The life-cycle of Machine Learning models starts with the development of model. In this chapter of the MLOps tutorial, you will learn about the development phase of the Machine Learning models.
The development of phase itself includes many steps such as-
- Feature Engineering
- Preprocessing the data
- Training and Testing models
- Model Selection
Feature Engineering
Once the data has been analyzed, it is important to use the correct features of the data for training the model. In the field of Machine Learning, it is often said, “Garbage In, Garbage Out”. If irrelevant and unimportant features are used for training the model, the model will fail to learn the representations from the data well enough and hence will not perform well. This process of using appropriate features is called Feature Engineering and can be performed in 2 ways or their combination-
Feature Selection– A subset of the features of the original data are selected. For example, for a dataset having the set of features X1, X2, X3, X4; selecting features X1, and X4 for training the model.
Feature Extraction– New features are created from the existing set of features.
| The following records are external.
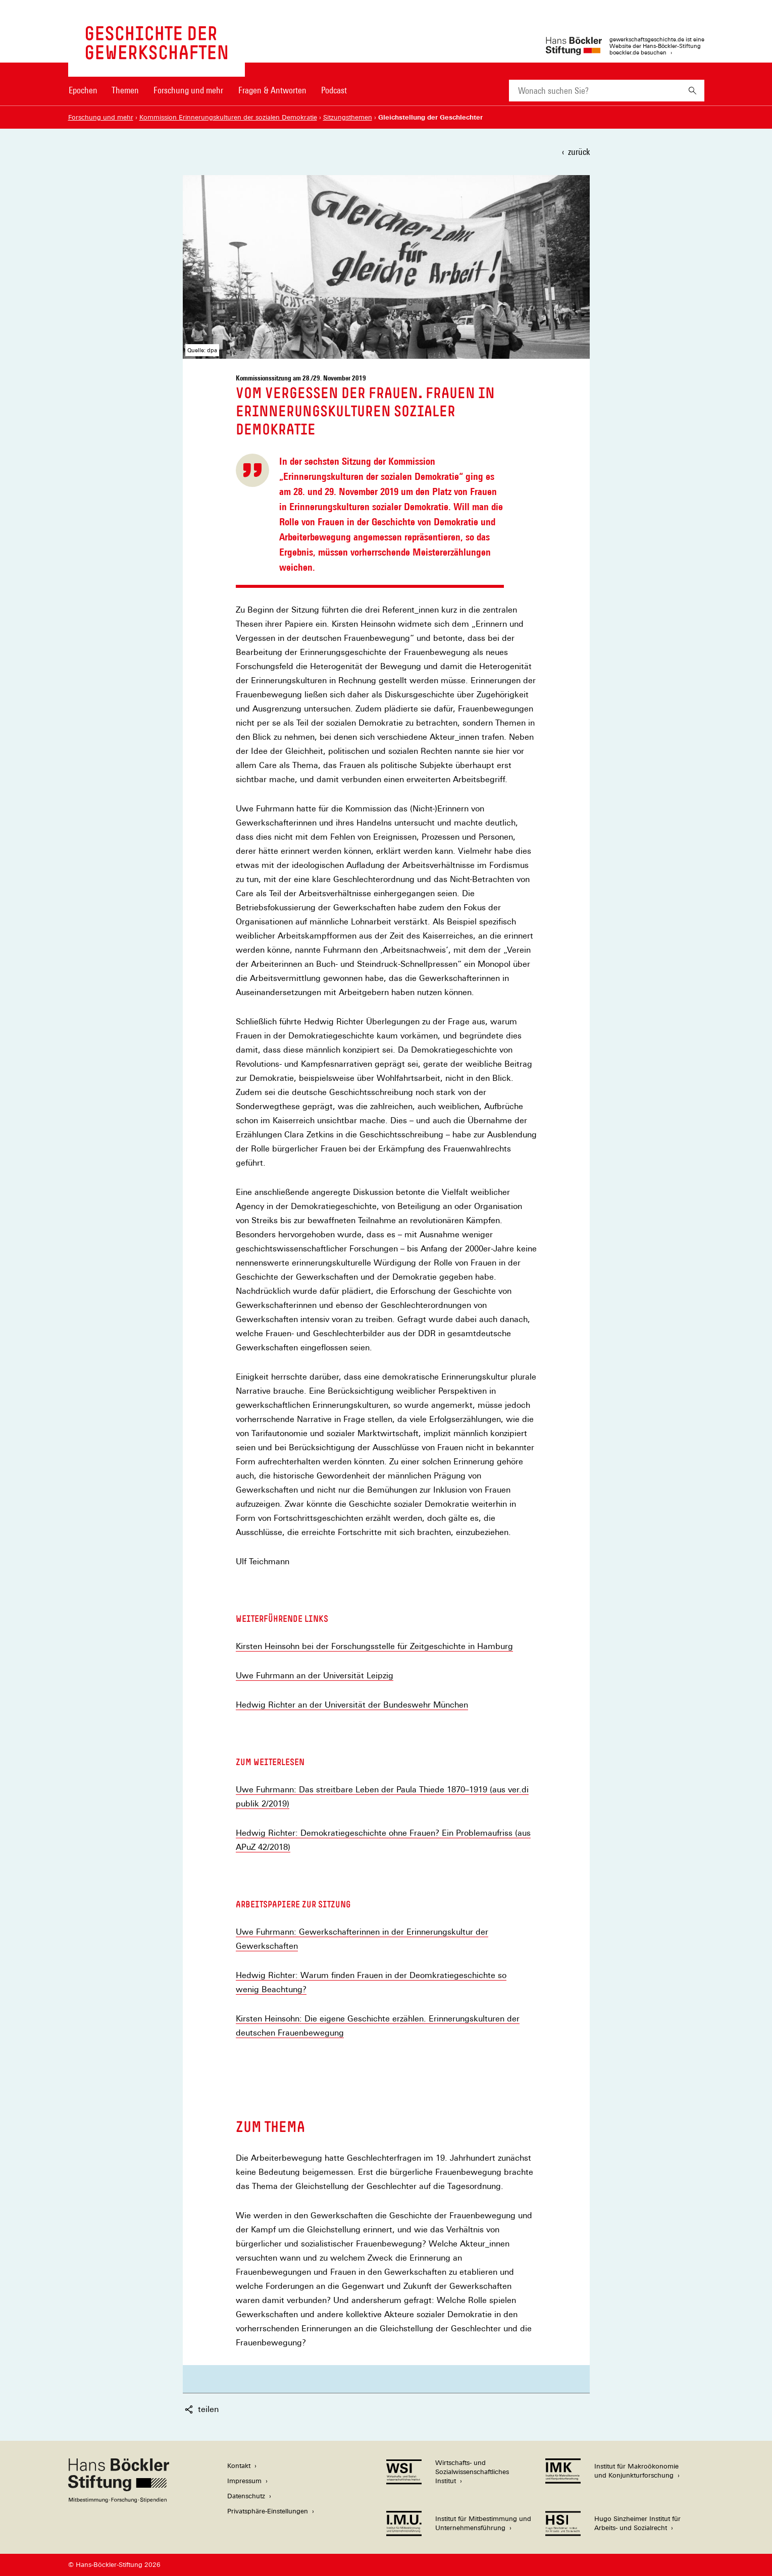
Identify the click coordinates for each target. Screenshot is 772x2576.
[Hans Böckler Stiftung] (118, 2500)
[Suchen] (692, 90)
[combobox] (595, 90)
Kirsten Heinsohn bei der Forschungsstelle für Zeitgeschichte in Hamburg (374, 1646)
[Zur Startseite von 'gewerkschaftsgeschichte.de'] (156, 54)
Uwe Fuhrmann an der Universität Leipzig (314, 1676)
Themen (125, 90)
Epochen (83, 90)
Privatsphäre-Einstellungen (267, 2511)
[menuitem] (83, 97)
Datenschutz (246, 2496)
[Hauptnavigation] (208, 90)
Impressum (244, 2481)
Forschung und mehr (188, 90)
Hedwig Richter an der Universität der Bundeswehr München (352, 1705)
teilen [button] (202, 2409)
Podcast (334, 90)
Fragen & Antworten (272, 90)
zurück (579, 151)
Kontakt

For example, for a dataset having the set of features X1, X2; creating new features X1*X2, and X1/X2 for training the model. Dimension Reduction algorithms such as Principal Component Analysis(PCA) are feature extraction algorithms.
Note– Feature Selection and Feature Engineering are not required in Deep Learning, for the reason that useful representations are automatically learned from the features.
Preprocessing the Data
The next step is to pre-process the data. The pre-processing is done by the building and using pipelines. The data pre-process steps includes cleaning the data, imputing missing values, One-Hot Encoding of Categorical variables, Scaling features to within a certain range for continuous valued variables, etc. Separate pipelines are created for training, validation, and test datasets, for the reason that different transformations need to be applied to different datasets. For example, data augmentation and shuffling need to be done on training dataset but not on the validation and test datasets.
Training and Testing Models
State of the art algorithms are used for training the models. Various hyper-parameters are used for the algorithms to find the most optimal hyper-parameters. During the training phase, the performance of the model is measured on the validation set. The final hyper-parameters are chosen based on the performance of various models on the Validation Dataset. However, a separate dataset is used to check the performance of the model in real-world. Unlike the validation dataset, no hyper-parameter changes are made based on the performance of model on test dataset. In special cases, such as lack of data, techniques such as k-fold cross validation is used.
Model Selection
Once various models are trained, their performance of the test dataset is compared by use of metrics such as Accuracy, Error Rate, Precision, Recall, F1 Score, AUC etc for classification problems and metrics such as Mean Squared Error, Mean Absolute Error, Huber loss, etc for regression problems. It is important to note that while performance of a model is an important fact but the best performing model aren’t always chosen for actual use in production, there are a host of other factors that impact the decision, such as latency(time required for making each prediction) and hardware for running model(edge devices, cloud, etc). Once all the various factors have been considered, the model that is to be productionized is finalized.